Task requirements:
Only lines holding the word "ROUGE" should be copied from the material.
+++
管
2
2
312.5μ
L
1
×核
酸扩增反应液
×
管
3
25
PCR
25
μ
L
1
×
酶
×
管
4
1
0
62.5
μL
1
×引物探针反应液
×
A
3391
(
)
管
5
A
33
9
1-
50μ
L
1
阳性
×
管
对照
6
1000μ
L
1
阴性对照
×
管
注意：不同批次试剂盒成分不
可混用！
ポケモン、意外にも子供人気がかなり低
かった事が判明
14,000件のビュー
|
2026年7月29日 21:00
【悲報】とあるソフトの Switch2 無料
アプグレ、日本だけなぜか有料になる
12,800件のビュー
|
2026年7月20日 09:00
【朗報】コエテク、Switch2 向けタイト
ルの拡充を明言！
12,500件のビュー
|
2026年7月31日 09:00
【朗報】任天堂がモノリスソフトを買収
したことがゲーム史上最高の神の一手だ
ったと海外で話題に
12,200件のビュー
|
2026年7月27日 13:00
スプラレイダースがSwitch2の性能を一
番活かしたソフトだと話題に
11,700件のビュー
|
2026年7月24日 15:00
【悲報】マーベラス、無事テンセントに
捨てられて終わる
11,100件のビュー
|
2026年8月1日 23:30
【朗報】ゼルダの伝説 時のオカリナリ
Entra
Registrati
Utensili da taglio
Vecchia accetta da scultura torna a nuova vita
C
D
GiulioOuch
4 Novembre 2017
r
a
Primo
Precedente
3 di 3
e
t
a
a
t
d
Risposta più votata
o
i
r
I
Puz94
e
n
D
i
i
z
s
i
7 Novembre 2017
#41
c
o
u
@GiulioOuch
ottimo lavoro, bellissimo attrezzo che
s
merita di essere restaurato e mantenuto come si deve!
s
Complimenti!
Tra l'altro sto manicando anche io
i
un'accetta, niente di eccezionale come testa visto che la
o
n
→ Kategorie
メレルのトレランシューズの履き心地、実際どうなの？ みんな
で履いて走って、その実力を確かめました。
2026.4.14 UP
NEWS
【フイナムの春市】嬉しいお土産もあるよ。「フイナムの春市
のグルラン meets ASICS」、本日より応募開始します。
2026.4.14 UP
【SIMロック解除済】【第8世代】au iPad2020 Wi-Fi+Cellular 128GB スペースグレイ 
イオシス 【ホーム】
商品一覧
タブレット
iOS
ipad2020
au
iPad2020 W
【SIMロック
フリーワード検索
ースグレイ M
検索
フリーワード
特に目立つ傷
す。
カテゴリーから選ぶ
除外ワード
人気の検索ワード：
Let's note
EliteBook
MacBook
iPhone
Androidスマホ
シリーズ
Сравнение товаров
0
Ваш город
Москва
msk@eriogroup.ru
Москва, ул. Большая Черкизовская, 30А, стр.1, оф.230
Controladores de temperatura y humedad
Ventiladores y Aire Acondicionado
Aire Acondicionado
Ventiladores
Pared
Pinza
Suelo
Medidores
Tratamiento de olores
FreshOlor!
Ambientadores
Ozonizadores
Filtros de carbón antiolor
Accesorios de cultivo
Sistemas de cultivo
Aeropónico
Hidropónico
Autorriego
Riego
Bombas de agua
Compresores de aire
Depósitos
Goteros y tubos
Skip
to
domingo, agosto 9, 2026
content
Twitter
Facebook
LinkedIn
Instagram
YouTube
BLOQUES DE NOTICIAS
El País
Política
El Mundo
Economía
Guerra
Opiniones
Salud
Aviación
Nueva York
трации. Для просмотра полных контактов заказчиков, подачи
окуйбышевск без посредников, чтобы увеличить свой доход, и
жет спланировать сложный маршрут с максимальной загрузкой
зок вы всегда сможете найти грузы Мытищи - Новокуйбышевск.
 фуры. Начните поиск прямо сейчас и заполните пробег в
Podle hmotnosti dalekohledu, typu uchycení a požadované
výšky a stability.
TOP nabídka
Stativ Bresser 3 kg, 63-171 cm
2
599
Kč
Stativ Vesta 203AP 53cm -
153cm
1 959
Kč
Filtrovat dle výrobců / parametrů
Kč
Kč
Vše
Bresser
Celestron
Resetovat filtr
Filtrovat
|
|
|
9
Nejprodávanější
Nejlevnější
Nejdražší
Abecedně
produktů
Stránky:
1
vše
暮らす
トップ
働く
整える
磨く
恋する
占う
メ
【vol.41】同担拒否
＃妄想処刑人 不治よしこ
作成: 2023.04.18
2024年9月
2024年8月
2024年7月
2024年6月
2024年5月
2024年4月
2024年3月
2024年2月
+++
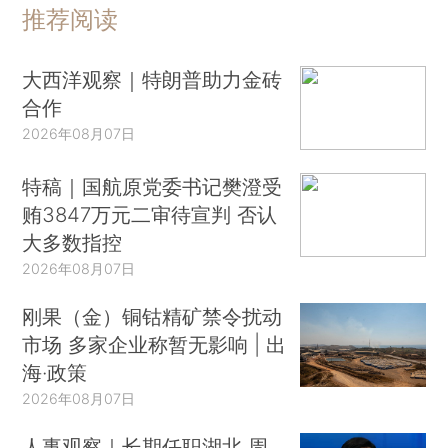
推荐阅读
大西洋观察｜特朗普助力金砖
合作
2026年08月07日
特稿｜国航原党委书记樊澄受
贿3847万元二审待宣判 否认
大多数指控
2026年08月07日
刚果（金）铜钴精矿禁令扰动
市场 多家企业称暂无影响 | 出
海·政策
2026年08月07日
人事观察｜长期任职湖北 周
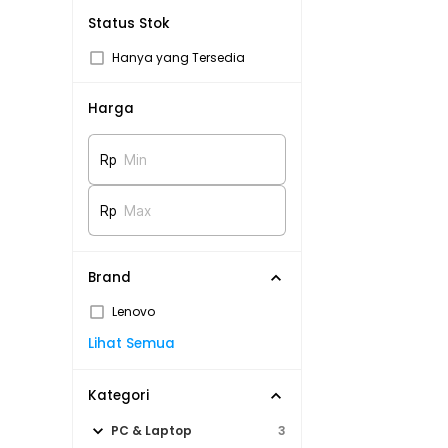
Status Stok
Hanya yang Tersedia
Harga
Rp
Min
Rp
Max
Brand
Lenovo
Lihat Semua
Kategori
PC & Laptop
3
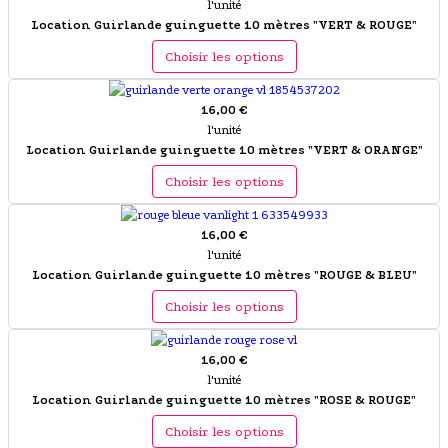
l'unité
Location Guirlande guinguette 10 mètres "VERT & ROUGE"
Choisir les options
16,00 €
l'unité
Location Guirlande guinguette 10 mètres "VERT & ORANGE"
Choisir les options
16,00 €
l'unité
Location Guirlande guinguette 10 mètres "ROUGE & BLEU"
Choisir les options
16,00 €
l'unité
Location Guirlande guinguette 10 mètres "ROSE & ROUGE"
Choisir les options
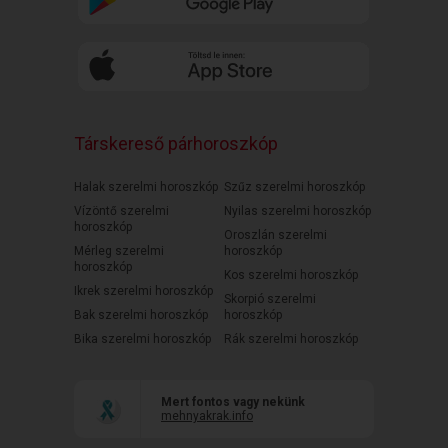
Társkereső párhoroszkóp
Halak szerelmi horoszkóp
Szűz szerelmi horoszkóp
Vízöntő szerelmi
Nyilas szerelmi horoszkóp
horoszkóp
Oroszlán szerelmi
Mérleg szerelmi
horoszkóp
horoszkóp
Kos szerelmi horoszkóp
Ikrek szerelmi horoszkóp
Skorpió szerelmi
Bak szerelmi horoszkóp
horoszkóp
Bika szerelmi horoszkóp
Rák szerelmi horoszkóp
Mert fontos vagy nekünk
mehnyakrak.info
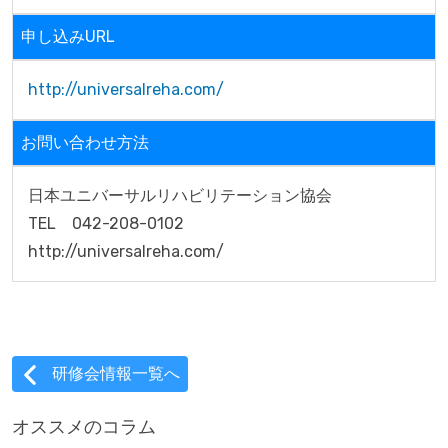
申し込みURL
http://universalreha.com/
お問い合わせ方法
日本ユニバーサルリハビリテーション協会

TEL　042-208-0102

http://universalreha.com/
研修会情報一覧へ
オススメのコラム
+++
Response area:
Location Guirlande guinguette 10 mètres "VERT & ROUGE"
Location Guirlande guinguette 10 mètres "ROUGE & BLEU"
Location Guirlande guinguette 10 mètres "ROSE & ROUGE"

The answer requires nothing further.